Living conditions and economic pressures
Turkey in 2022 experienced major economic and livelihood pressures. The Turkey chapter in the 3RP 2023–2025 Regional Refugee and Resilience Plan indicated that the decline in the Turkish lira’s value and rising inflation led to higher costs of fuel, food, and basic goods, and that Syrians under temporary protection, along with international protection applicants, were among the groups most affected by income loss and unemployment after the pandemic and by the rapid rise in the cost of living. The report also noted that social tensions, competition for jobs, misinformation, and language barriers increased pressure on relations between refugees and host communities.
In 2022 as well, policies related to registration and residence became stricter. The 3RP report noted the closure of nearly 1,200 neighborhoods to the registration of new foreigners due to foreign population density, and that the address verification process disrupted the status of about 600,000 Syrians under temporary protection, before the status of more than 160,000 of them was later reactivated. These measures increased anxiety among Syrians, especially since the loss of legal status or a mismatch between place of residence and place of registration can affect access to public services and formal work.
Within this context, supporting Syrian children educationally and culturally was more than a charitable intervention. It was a small contribution to confronting a chain of risks: poverty, school dropout, loss of trust, and the erosion of a sense of the future. The grant provided by the Center for Environmental and Social Development to SAR YARDIMLASMA DERNEGI aimed to help children continue their education, provide school supplies and clothing to ease the burden on families, and at the same time open space for gifted children in music and the arts so their talents would not be buried under the weight of displacement.

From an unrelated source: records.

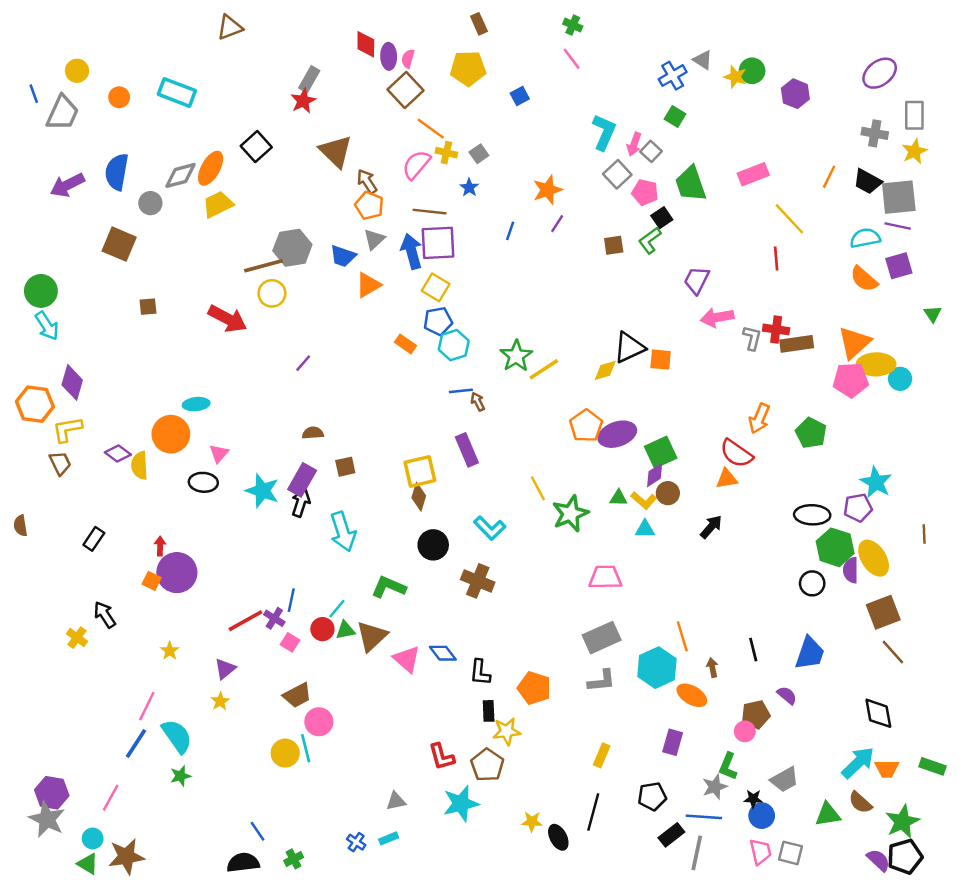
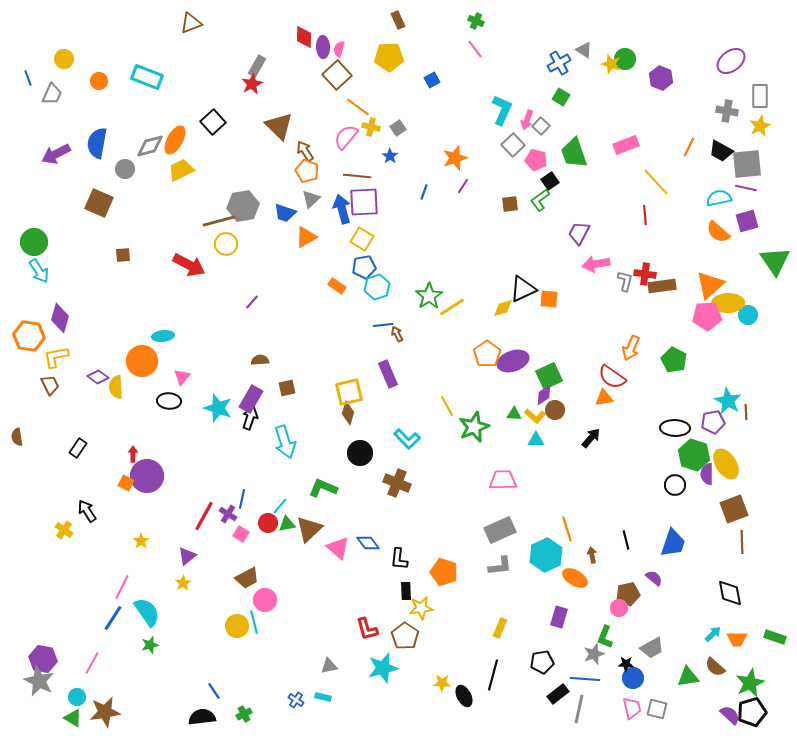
gray trapezoid: (63, 113) -> (52, 94), size x0.7
green triangle: (933, 314) -> (775, 261), size x2.0
brown line: (924, 534) -> (746, 412), moved
red line: (245, 621) -> (204, 516), turned -32
brown line: (893, 652) -> (742, 542), turned 40
cyan arrow: (858, 763) -> (713, 634), size x0.6
cyan rectangle: (389, 838) -> (323, 697), turned 35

Art and music as part of recovery
The Center for Environmental and Social Development believes that education is not limited to books and notebooks, and that a child who survived war also needs expression, play, singing, drawing, and music. That is why supporting gifted children in the arts and music was an important part of the spirit of this initiative. For a refugee child, talent is not a luxury; it may be the first way to rebuild self-confidence, build healthy relationships with their surroundings, and move out of the circle of trauma and silence.
Through cooperation with SAR YARDIMLASMA DERNEGI in Turkey, the Center for Environmental and Social Development sought to direct a limited grant with a clear purpose: to support Syrian children at a difficult moment, and to affirm that education, culture, and art remain essential tools for protecting the new Syrian generation from loss.
This grant comes within a broader vision adopted by the Center for Environmental and Social Development, as a nonprofit 501(c)(3) organization registered in the United States, which publishes its tax records and financial reports on its official website, and affirms its commitment to transparency and humanitarian and civic work. In 2022, Syrians in Turkey were living through a complex phase: most were outside camps, dispersed across cities, facing rising living costs, registration pressures, integration challenges, and the risks of educational dropout. In the midst of this scene, the CESD grant to SAR YARDIMLASMA DERNEGI came as a practical message: that supporting the Syrian child does not begin only with food and shelter, but also with the school bag, clothing, notebook, musical instrument, color, song, and the space that allows them to learn and dream again.